**WHAT NEEDS TO BE DONE:** Copy out exactly, from the entries that follow, the line holding "Give me the", the line holding "decompose this screenshot", and all lines between them, but no pictures.

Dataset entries
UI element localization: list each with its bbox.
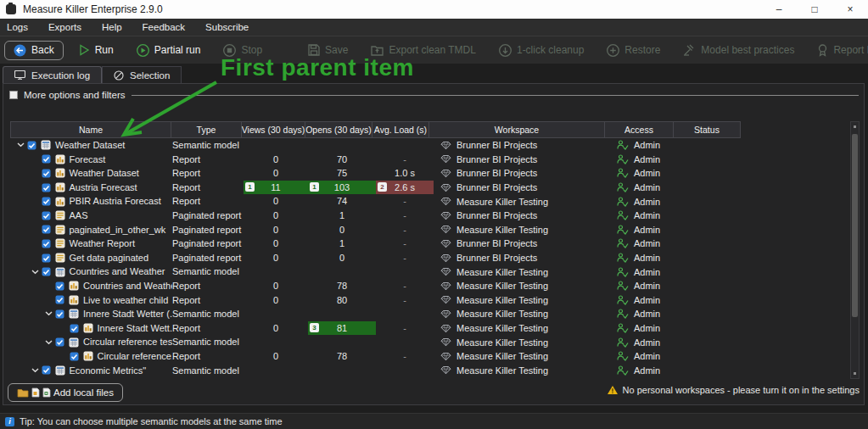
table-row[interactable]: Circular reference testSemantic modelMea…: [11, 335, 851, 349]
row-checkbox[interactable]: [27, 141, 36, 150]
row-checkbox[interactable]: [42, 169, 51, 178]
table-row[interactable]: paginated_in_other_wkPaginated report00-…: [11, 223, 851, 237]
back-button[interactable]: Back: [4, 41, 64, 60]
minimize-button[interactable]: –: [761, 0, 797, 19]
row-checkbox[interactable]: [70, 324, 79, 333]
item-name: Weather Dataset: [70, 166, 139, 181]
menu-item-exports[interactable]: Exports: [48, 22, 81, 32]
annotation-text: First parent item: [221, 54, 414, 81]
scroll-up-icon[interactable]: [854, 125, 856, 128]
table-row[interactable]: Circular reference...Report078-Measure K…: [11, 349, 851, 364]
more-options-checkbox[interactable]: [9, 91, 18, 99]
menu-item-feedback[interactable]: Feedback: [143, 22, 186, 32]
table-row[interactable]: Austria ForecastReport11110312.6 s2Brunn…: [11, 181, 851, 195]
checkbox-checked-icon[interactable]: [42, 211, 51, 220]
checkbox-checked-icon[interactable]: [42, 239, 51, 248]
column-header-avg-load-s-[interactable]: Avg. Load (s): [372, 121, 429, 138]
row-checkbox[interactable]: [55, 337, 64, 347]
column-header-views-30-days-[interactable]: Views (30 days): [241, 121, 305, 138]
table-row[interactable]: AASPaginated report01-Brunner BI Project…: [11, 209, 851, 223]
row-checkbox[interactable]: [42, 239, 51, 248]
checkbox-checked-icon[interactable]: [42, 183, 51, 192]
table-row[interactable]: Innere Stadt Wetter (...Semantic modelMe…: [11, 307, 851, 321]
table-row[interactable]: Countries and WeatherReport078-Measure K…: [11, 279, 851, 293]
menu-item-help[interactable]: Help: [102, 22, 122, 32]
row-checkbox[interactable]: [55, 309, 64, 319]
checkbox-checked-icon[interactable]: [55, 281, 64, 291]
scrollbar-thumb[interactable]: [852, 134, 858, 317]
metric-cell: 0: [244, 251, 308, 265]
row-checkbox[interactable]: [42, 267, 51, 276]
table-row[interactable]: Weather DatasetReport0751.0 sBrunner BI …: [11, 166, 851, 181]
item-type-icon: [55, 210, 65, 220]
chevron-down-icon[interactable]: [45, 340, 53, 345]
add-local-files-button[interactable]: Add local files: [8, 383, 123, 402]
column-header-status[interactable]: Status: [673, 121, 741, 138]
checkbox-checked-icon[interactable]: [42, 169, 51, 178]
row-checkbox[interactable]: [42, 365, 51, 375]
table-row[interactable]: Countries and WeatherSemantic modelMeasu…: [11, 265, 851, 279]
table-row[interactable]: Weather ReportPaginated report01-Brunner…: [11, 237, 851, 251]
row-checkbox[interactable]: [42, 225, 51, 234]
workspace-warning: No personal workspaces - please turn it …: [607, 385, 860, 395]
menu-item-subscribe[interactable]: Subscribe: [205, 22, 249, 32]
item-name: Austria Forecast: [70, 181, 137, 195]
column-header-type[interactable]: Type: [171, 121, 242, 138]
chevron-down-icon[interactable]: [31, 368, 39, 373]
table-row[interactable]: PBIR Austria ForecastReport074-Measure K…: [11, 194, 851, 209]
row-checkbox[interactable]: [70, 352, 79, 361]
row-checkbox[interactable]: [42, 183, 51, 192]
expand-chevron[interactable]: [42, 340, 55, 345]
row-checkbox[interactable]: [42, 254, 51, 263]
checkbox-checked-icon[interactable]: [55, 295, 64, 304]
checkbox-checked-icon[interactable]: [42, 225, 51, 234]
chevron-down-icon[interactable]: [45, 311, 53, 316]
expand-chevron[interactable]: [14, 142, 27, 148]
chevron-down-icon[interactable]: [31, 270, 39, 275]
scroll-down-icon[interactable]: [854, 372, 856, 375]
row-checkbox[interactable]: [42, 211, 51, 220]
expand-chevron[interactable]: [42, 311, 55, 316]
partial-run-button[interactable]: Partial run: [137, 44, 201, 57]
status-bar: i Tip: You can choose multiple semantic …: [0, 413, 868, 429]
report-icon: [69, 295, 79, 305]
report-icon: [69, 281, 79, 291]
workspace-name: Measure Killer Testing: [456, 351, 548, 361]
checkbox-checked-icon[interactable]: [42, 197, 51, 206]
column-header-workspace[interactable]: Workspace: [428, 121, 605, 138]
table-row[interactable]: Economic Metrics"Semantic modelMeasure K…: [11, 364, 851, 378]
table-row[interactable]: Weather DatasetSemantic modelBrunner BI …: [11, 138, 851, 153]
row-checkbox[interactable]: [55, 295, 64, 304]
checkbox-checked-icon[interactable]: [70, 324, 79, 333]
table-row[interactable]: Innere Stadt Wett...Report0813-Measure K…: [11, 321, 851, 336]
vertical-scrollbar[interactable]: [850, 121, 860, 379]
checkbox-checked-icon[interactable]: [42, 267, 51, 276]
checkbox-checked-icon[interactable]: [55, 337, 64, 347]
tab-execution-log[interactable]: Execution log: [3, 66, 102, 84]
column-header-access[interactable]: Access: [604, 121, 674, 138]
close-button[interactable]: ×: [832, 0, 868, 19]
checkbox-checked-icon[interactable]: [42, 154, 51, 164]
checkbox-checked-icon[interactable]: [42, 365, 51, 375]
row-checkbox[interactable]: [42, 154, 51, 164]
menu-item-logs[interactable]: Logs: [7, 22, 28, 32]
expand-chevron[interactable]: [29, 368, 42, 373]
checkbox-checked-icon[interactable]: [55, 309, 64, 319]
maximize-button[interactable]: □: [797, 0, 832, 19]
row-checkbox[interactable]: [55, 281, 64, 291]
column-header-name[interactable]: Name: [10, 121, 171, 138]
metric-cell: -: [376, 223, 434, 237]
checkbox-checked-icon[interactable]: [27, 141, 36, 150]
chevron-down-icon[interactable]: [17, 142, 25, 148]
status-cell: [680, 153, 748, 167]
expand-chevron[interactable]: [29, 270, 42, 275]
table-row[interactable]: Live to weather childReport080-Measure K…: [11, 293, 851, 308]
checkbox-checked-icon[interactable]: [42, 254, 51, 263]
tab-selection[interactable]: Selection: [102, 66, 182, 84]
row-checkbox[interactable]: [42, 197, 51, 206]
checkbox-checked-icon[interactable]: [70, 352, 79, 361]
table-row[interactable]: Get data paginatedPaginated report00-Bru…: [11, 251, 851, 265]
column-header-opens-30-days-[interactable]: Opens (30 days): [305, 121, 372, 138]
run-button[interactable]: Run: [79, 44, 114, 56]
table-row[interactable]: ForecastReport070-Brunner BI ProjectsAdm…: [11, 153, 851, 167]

==

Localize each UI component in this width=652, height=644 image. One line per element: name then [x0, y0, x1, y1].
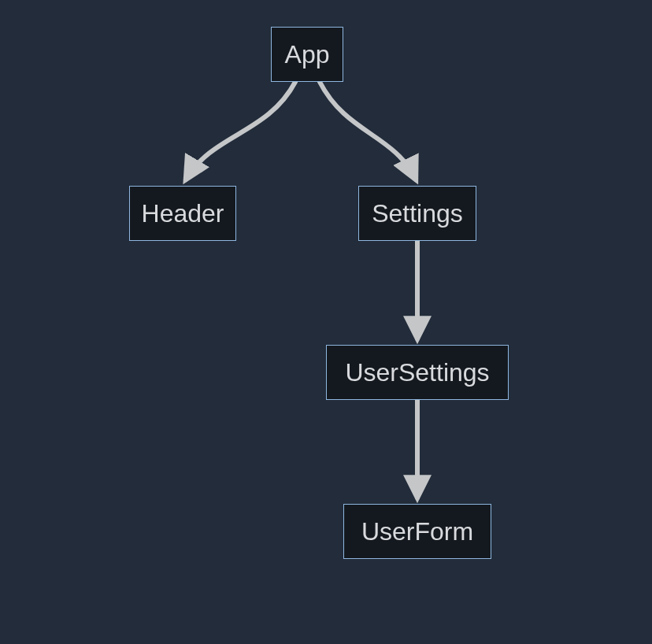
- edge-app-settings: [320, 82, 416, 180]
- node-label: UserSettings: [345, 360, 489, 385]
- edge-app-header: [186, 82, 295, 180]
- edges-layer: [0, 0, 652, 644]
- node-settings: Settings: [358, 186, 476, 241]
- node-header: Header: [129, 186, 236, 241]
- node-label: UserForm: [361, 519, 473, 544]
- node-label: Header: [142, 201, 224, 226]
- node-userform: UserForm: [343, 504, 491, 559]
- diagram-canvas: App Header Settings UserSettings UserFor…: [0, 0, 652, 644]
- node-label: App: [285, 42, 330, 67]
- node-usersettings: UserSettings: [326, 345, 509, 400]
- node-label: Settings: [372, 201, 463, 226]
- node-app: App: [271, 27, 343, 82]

...

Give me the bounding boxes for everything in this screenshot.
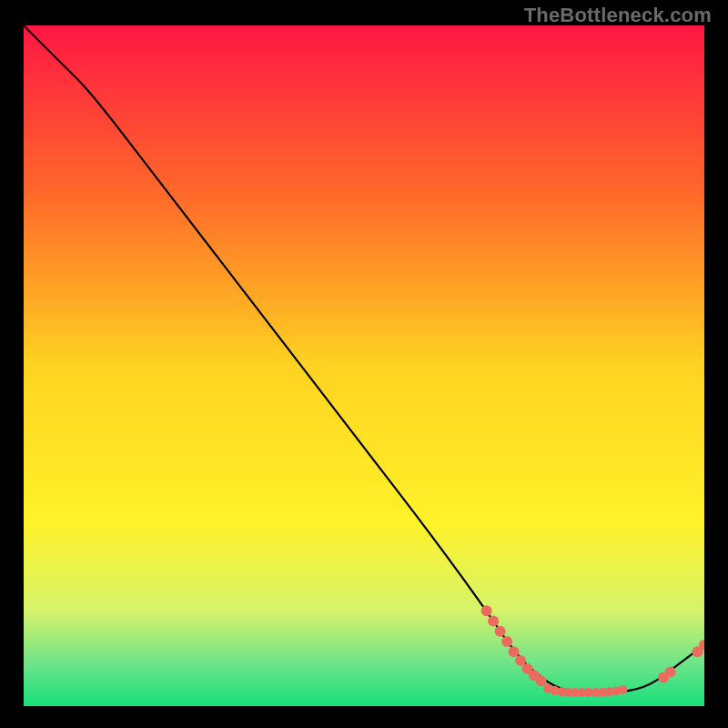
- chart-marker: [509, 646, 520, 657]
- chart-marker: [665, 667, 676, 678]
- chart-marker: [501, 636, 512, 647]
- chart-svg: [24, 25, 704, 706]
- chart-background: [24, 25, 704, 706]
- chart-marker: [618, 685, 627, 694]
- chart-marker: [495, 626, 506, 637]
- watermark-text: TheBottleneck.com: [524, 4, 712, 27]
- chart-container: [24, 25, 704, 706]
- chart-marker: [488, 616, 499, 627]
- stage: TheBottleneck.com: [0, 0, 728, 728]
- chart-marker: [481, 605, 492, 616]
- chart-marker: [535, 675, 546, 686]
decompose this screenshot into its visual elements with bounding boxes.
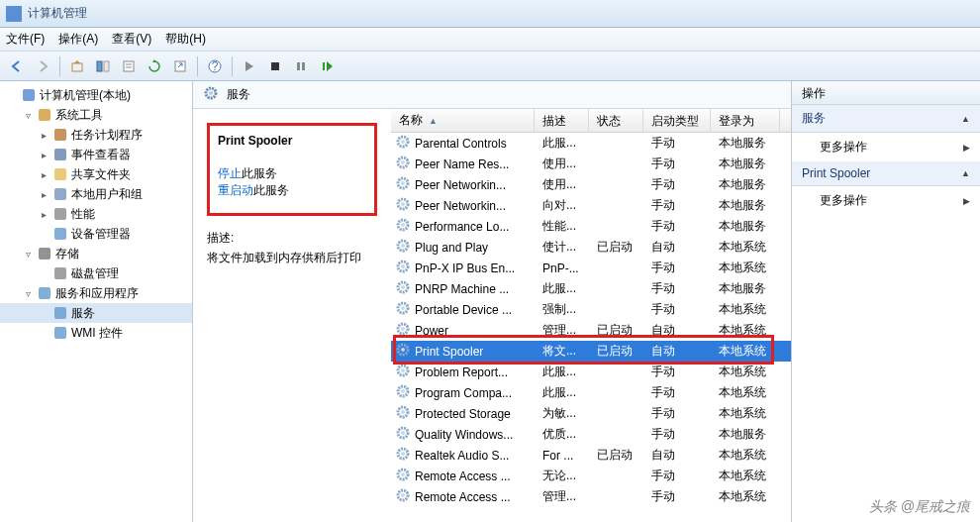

**RESULT:**
Give me the bounding boxes for everything in this screenshot.
- chart-marker: [509, 646, 520, 657]
- chart-marker: [665, 667, 676, 678]
- chart-marker: [501, 636, 512, 647]
- chart-svg: [24, 25, 704, 706]
- chart-background: [24, 25, 704, 706]
- chart-marker: [618, 685, 627, 694]
- chart-marker: [495, 626, 506, 637]
- watermark-text: TheBottleneck.com: [524, 4, 712, 27]
- chart-container: [24, 25, 704, 706]
- chart-marker: [488, 616, 499, 627]
- stage: TheBottleneck.com: [0, 0, 728, 728]
- chart-marker: [481, 605, 492, 616]
- chart-marker: [535, 675, 546, 686]
decompose this screenshot into its visual elements with bounding boxes.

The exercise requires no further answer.